[Task description] What lines in the data below mention the string "remeselných"? Copy them out.

[Provided data]
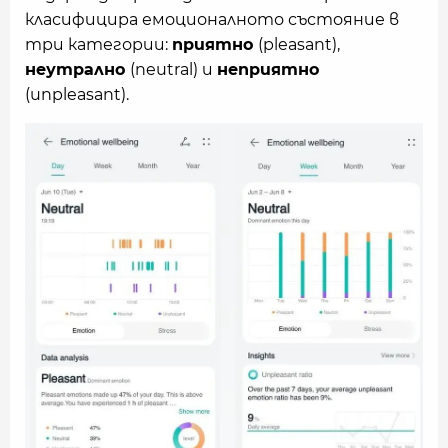
класифицира емоционалното състояние в
три категории:
приятно
(pleasant),
неутрално
(neutral) и
неприятно
(unpleasant).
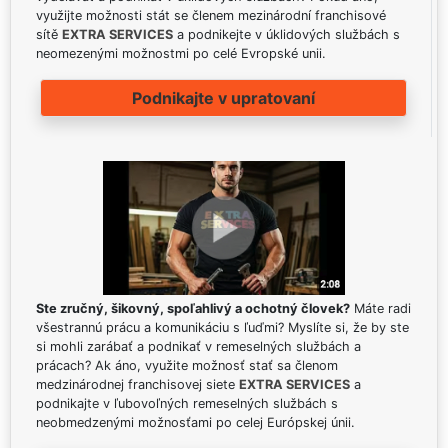
využijte možnosti stát se členem mezinárodní franchisové
sítě
EXTRA SERVICES
a podnikejte v úklidových službách s
neomezenými možnostmi po celé Evropské unii.
Podnikajte v upratovaní
Ste zručný, šikovný, spoľahlivý a ochotný človek?
Máte radi
všestrannú prácu a komunikáciu s ľuďmi? Myslíte si, že by ste
si mohli zarábať a podnikať v remeselných službách a
prácach? Ak áno, využite možnosť stať sa členom
medzinárodnej franchisovej siete
EXTRA SERVICES
a
podnikajte v ľubovoľných remeselných službách s
neobmedzenými možnosťami po celej Európskej únii.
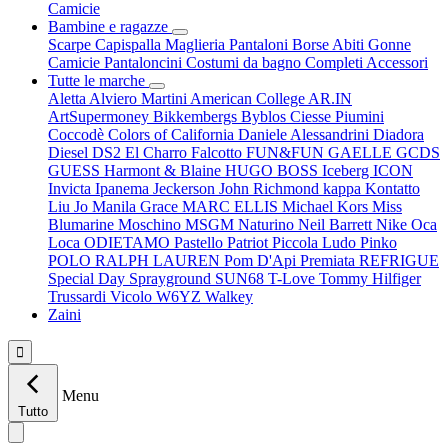
Camicie
Bambine e ragazze
Scarpe
Capispalla
Maglieria
Pantaloni
Borse
Abiti
Gonne
Camicie
Pantaloncini
Costumi da bagno
Completi
Accessori
Tutte le marche
Aletta
Alviero Martini
American College
AR.IN
ArtSupermoney
Bikkembergs
Byblos
Ciesse Piumini
Coccodè
Colors of California
Daniele Alessandrini
Diadora
Diesel
DS2
El Charro
Falcotto
FUN&FUN
GAELLE
GCDS
GUESS
Harmont & Blaine
HUGO BOSS
Iceberg
ICON
Invicta
Ipanema
Jeckerson
John Richmond
kappa
Kontatto
Liu Jo
Manila Grace
MARC ELLIS
Michael Kors
Miss
Blumarine
Moschino
MSGM
Naturino
Neil Barrett
Nike
Oca
Loca
ODIETAMO
Pastello
Patriot
Piccola Ludo
Pinko
POLO RALPH LAUREN
Pom D'Api
Premiata
REFRIGUE
Special Day
Sprayground
SUN68
T-Love
Tommy Hilfiger
Trussardi
Vicolo
W6YZ
Walkey
Zaini

Menu
Tutto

[Output for this exercise]
si mohli zarábať a podnikať v remeselných službách a
podnikajte v ľubovoľných remeselných službách s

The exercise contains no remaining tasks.